What the task requires: For the data that follows, state how many lines hold the string "each", giving the number by itself.

Collected data:
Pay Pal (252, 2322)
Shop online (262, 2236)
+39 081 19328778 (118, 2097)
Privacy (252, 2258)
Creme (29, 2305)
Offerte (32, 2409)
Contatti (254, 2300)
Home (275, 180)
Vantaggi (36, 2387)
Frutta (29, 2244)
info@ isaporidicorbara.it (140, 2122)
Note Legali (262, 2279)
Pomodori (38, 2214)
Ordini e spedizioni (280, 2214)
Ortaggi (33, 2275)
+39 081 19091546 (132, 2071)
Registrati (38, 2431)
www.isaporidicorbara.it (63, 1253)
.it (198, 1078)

==

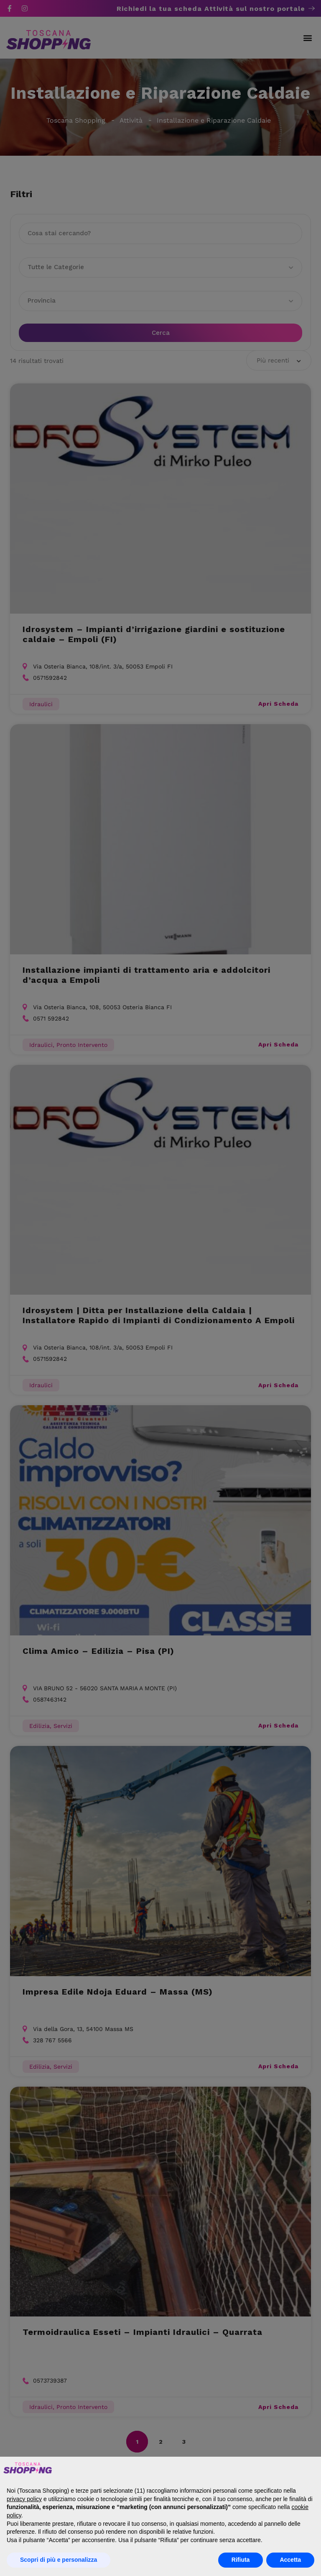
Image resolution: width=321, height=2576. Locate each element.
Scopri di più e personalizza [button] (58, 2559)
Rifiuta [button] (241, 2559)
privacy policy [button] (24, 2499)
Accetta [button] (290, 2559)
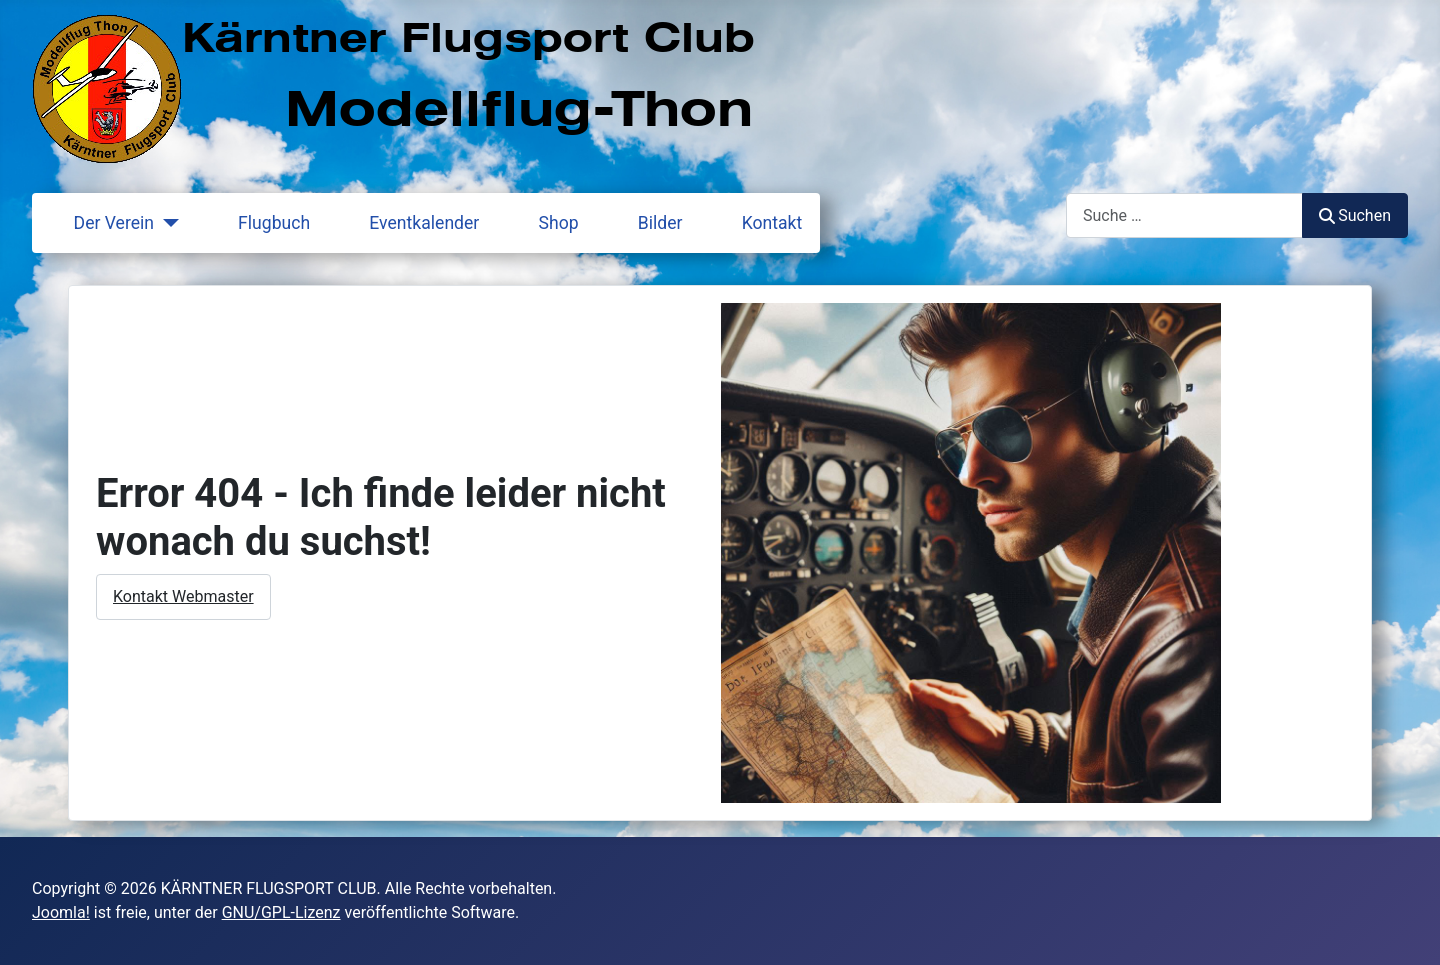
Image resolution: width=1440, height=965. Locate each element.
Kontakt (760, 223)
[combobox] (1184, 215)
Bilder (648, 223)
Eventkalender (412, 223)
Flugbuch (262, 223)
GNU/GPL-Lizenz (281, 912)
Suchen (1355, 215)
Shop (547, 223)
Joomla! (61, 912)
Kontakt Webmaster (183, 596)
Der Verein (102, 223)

Solution for this problem: 2